Revisiting Put Options in Cross-Border M&A: Absence of Assured Returns a Critical Hindrance?

[Siddharth Sengupta & Tanay Dubey]

The authors are students of National Law University Odisha.

 

Introduction

Over the past decade, the Indian Government has implemented a range of measures to attract foreign direct investment (FDI) into the country, resulting in a notable upsurge in FDI inflows from $24 billion in 2012 to $49.3 billion in 2022. A key factor behind such a dramatic increase in FDI in the last few years is the growing cross-border M&A activities.

In 2013, the Securities Exchange Board of India (SEBI) permitted the use of option agreements in M&A transactions. An ‘option’ clause within a Shareholder’s Agreement (SHA) is a provision that gives the parties a right to either purchase (in case of a call option) or sell (in case of a put option) shares at a pre-determined price, after a pre-determined period.

SEBI’s notification, which was applicable only to domestic transactions, was followed by an amendment to Foreign Exchange Management Regulations by the Reserve Bank of India (RBI), allowing foreign investors to include an optionality clause as an exit mechanism. The problem with the amendment was that in the case of the sale of securities via a put option, such an exit is without the component of “pre-determined rate” or ‘assured returns’, as per RBI’s amended Pricing Guidelines for FDI in India.

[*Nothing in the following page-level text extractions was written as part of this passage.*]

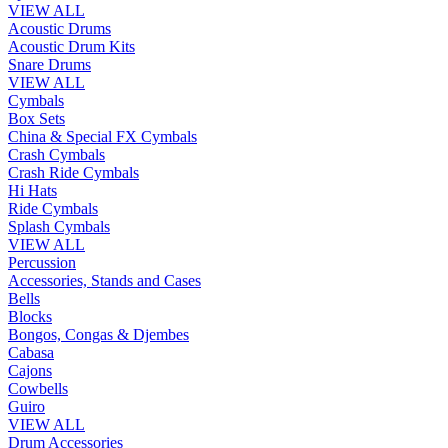
VIEW ALL
Acoustic Drums
Acoustic Drum Kits
Snare Drums
VIEW ALL
Cymbals
Box Sets
China & Special FX Cymbals
Crash Cymbals
Crash Ride Cymbals
Hi Hats
Ride Cymbals
Splash Cymbals
VIEW ALL
Percussion
Accessories, Stands and Cases
Bells
Blocks
Bongos, Congas & Djembes
Cabasa
Cajons
Cowbells
Guiro
VIEW ALL
Drum Accessories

Despite the law being largely clear, a ruling by the Madras High Court in January of this year, in the case of GPE (India) Limited v. Twarit Consultancy, has reignited the contentious discussion surrounding the implementation of put options which ensure assured returns. Deviating from an established line of precedents set by the Apex Court and other High Courts, the court, in this judgment, allowed assured returns under a put option between the parties,

This article explores various aspects of cross-border M&A transactions and the use of put options as an exit mechanism. The article highlights the importance of assured returns during exits using put options and identifies the absence of them as a key hindrance in cross-border M&A transactions. Further, the article explores approaches that may be adopted as an alternative to put options in order to protect foreign investors under the current regulatory framework and the need for revision of pricing guidelines.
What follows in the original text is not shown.